Perc_of_Subcontractors = 
* total units of subcontractors divided by
* sum of units where transaction type is 'bill' or 'time'

* 'Time' = Company's employees
* 'Bill' = Hired subcontrators
* Time + Bill = total human capital on project in hours

In [None]:
# Perc_of_Subcontractors
subs = transactions[['Project_ID', 'Units', 'Rate_Type']]
subs = subs[(subs['Rate_Type'] == 'Subcontractor')]
subs.drop(columns = ['Rate_Type'], inplace = True)
subs = pd.DataFrame(subs.groupby(['Project_ID'])['Units'].count()).reset_index()
subs.rename(columns = {'Units': 'Sub_Hours_Per_Project'}, inplace = True)

total_hours = transactions[['Project_ID', 'Units', 'Transaction_Type']]
total_hours = total_hours[(total_hours['Transaction_Type'] == 'Time') | (total_hours['Transaction_Type'] == 'Bill')]
total_hours = pd.DataFrame(total_hours.groupby(['Project_ID'])['Units'].count()).reset_index()
total_hours.rename(columns = {'Units': 'Total_Hours_Per_Project'}, inplace = True)

df_1 = pd.merge(projects, subs, how='left', left_on='Project_ID', right_on='Project_ID')
df_2 = pd.merge(df_1, total_hours, how='left', left_on='Project_ID', right_on='Project_ID')
df_2['Sub_Hours_Per_Project'].fillna(0, inplace=True)
df_2['Total_Hours_Per_Project'].fillna(0, inplace=True)
df_2['Perc_of_Subcontractors'] = (df_2['Sub_Hours_Per_Project'] / df_2['Total_Hours_Per_Project']).round(decimals = 2)
df_2 = df_2[['Project_ID', 'Perc_of_Subcontractors']]

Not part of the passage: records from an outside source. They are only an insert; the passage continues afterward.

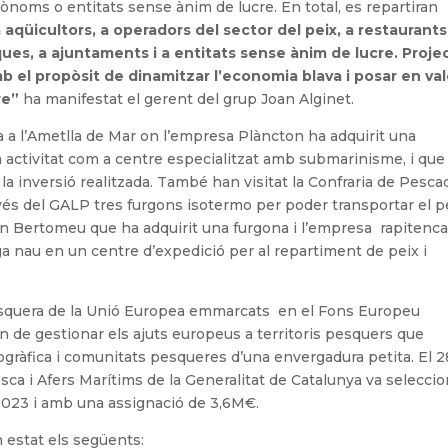
ònoms o entitats sense ànim de lucre. En total, es repartiran
aqüicultors, a operadors del sector del peix, a restaurants 
ques, a ajuntaments i a entitats sense ànim de lucre. Proje
b el propòsit de dinamitzar l’economia blava i posar en val
re”
ha manifestat el gerent del grup Joan Alginet.
a a l’Ametlla de Mar on l’empresa Plàncton ha adquirit una
activitat com a centre especialitzat amb submarinisme, i que
a inversió realitzada. També han visitat la Confraria de Pesca
avés del GALP tres furgons isotermo per poder transportar el p
mon Bertomeu que ha adquirit una furgona i l’empresa rapitenc
 nau en un centre d’expedició per al repartiment de peix i
esquera de la Unió Europea emmarcats en el Fons Europeu
n de gestionar els ajuts europeus a territoris pesquers que
ogràfica i comunitats pesqueres d’una envergadura petita. El 2
sca i Afers Marítims de la Generalitat de Catalunya va seleccio
2023 i amb una assignació de
3,6M€.
 estat els següents: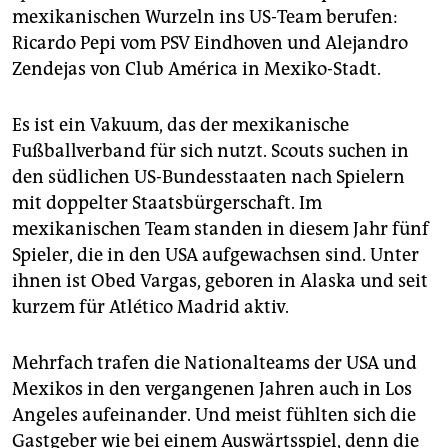
mexikanischen Wurzeln ins US-Team berufen:
Ricardo Pepi vom PSV Eindhoven und Alejandro
Zendejas von Club América in Mexiko-Stadt.
Es ist ein Vakuum, das der mexikanische
Fußballverband für sich nutzt. Scouts suchen in
den südlichen US-Bundesstaaten nach Spielern
mit doppelter Staatsbürgerschaft. Im
mexikanischen Team standen in diesem Jahr fünf
Spieler, die in den USA aufgewachsen sind. Unter
ihnen ist Obed Vargas, geboren in Alaska und seit
kurzem für Atlético Madrid aktiv.
Mehrfach trafen die Nationalteams der USA und
Mexikos in den vergangenen Jahren auch in Los
Angeles aufeinander. Und meist fühlten sich die
Gastgeber wie bei einem Auswärtsspiel, denn die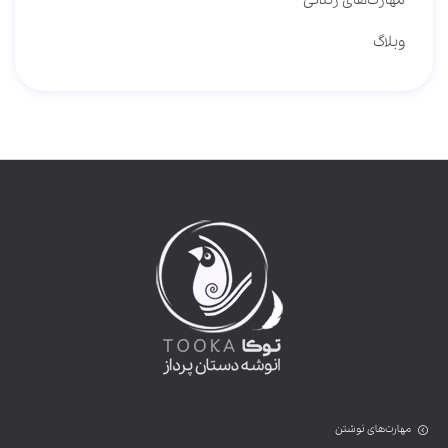
وبلاگ
مهارت‌های نوشتن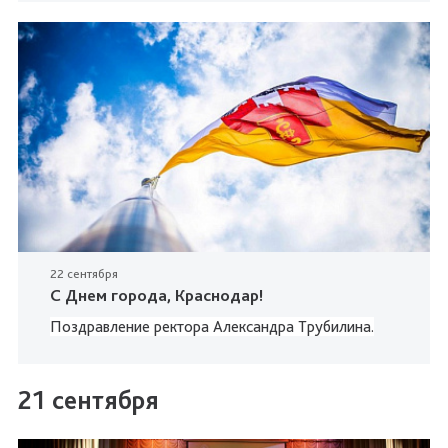
22 сентября
С Днем города, Краснодар!
Поздравление ректора Александра Трубилина.
21 сентября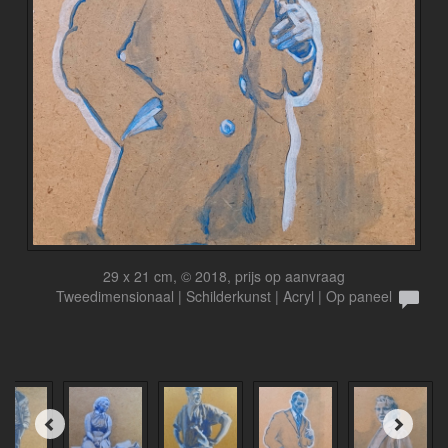
29 x 21 cm, © 2018, prijs op aanvraag
Tweedimensionaal | Schilderkunst | Acryl | Op paneel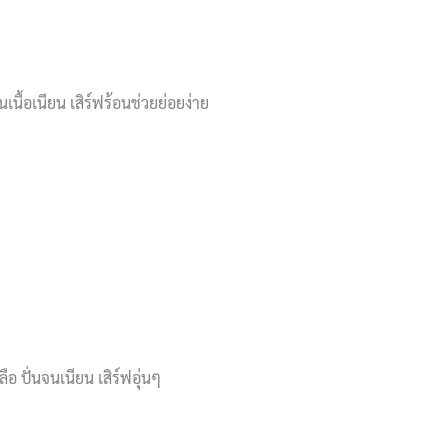
นเนื้อเนียน เสิร์ฟร้อนช่วยย่อยง่าย
อ ปั่นจนเนียน เสิร์ฟอุ่นๆ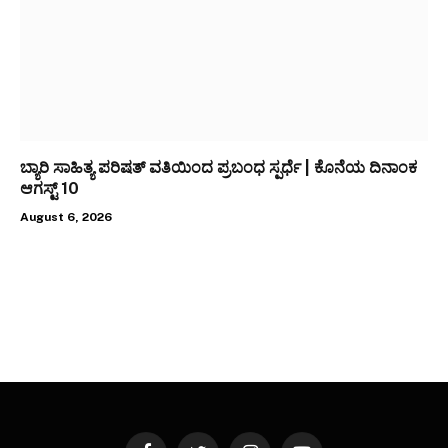
ಬ್ಯಾರಿ ಸಾಹಿತ್ಯ ಪರಿಷತ್ ವತಿಯಿಂದ ಪ್ರಬಂಧ ಸ್ಪರ್ಧೆ | ಕೊನೆಯ ದಿನಾಂಕ
ಆಗಸ್ಟ್ 10
August 6, 2026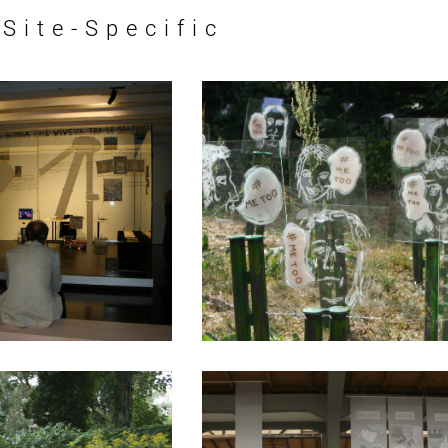
Site-Specific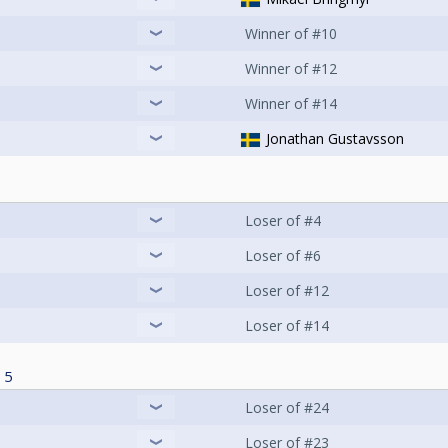
Winner of #10
Winner of #12
Winner of #14
Jonathan Gustavsson
Loser of #4
Loser of #6
Loser of #12
Loser of #14
5
Loser of #24
Loser of #23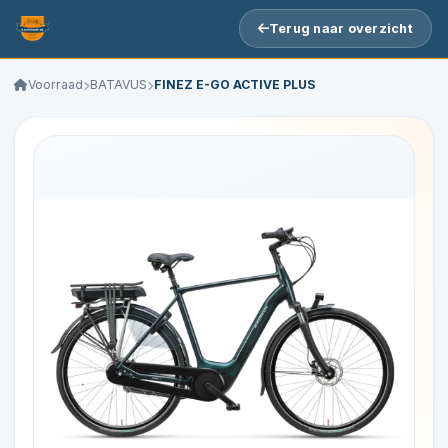
Terug naar overzicht
Voorraad
BATAVUS
FINEZ E-GO ACTIVE PLUS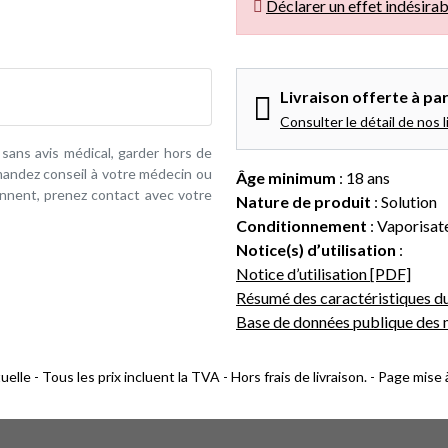
Déclarer un effet indésirab
Livraison offerte à par
Consulter le détail de nos l
 sans avis médical, garder hors de
emandez conseil à votre médecin ou
Âge minimum
: 18 ans
iennent, prenez contact avec votre
Nature de produit
: Solution
Conditionnement
: Vaporisat
Notice(s) d’utilisation
:
Notice d’utilisation [PDF]
Résumé des caractéristiques d
Base de données publique des
lle - Tous les prix incluent la TVA - Hors frais de livraison. - Page mise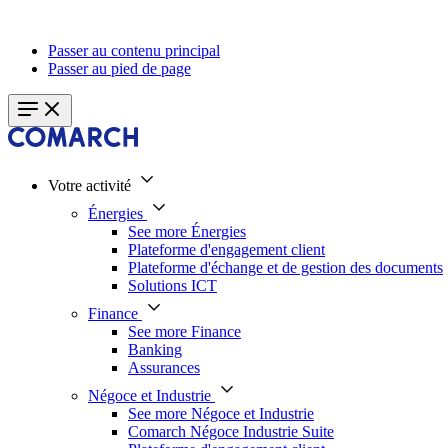
Passer au contenu principal
Passer au pied de page
Votre activité
Énergies
See more Énergies
Plateforme d'engagement client
Plateforme d'échange et de gestion des documents
Solutions ICT
Finance
See more Finance
Banking
Assurances
Négoce et Industrie
See more Négoce et Industrie
Comarch Négoce Industrie Suite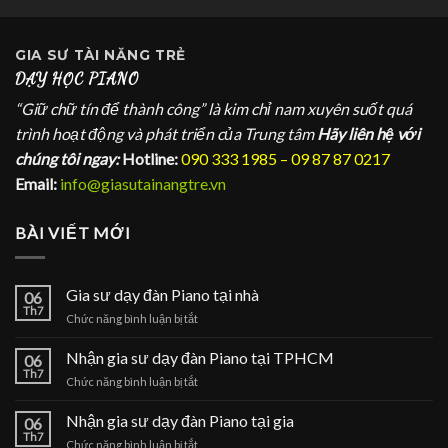
GIA SƯ
TÀI NĂNG TRẺ
DẠY HỌC PIANO
“Giữ chữ tín để thành công” là kim chỉ nam xuyên suốt quá
trình hoạt động và phát triển của Trung tâm
Hãy liên hệ với
chúng tôi ngay:
Hotline:
090 333 1985 – 09 87 87 0217
Email:
info@giasutainangtre.vn
BÀI VIẾT MỚI
Gia sư dạy đàn Piano tại nhà
06
Th7
ở
Chức năng bình luận bị tắt
Gia
sư
Nhận gia sư dạy đàn Piano tại TPHCM
06
dạy
Th7
ở
Chức năng bình luận bị tắt
đàn
Nhận
Piano
gia
Nhận gia sư dạy đàn Piano tại gia
tại
06
sư
Th7
nhà
ở
Chức năng bình luận bị tắt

# Add the new feature to the 'Projects' table
projects = pd.merge(projects, df_2,  how='left', left_on='Project_ID', right_on='Project_ID')

In [None]:
# Is_Front_Loaded
project_dates = projects[['Project_ID', 'Project_Start_Date', 'Project_End_Date']]
df_3 = transactions[['Project_ID', 'Units', 'Date']]
df_3 = pd.merge(df_3, project_dates, how='left', left_on='Project_ID', right_on='Project_ID')

first_half = df_3[(df_3['Date']  < df_3['Project_Start_Date'] + (df_3['Project_End_Date'] - df_3['Project_Start_Date'])/2)] # finding mid-point between 2 dates
first_half = pd.DataFrame(first_half.groupby(['Project_ID'])['Units'].sum()).reset_index()
first_half.rename(columns = {'Units': '1st_Half_Units'}, inplace = True)

total_units = pd.DataFrame(df_3.groupby(['Project_ID'])['Units'].sum()).reset_index()
total_units.rename(columns = {'Units': 'Total_Effort_Units'}, inplace = True)

df_4 = pd.merge(total_units, first_half, how ='left', left_on='Project_ID', right_on='Project_ID')
df_4['Perc_Being_Front'] = df_4['1st_Half_Units']/df_4['Total_Effort_Units']
df_4['Is_Front_Loaded'] = (df_4['Perc_Being_Front']>=0.7)
df_4 = df_4[['Project_ID', 'Is_Front_Loaded']]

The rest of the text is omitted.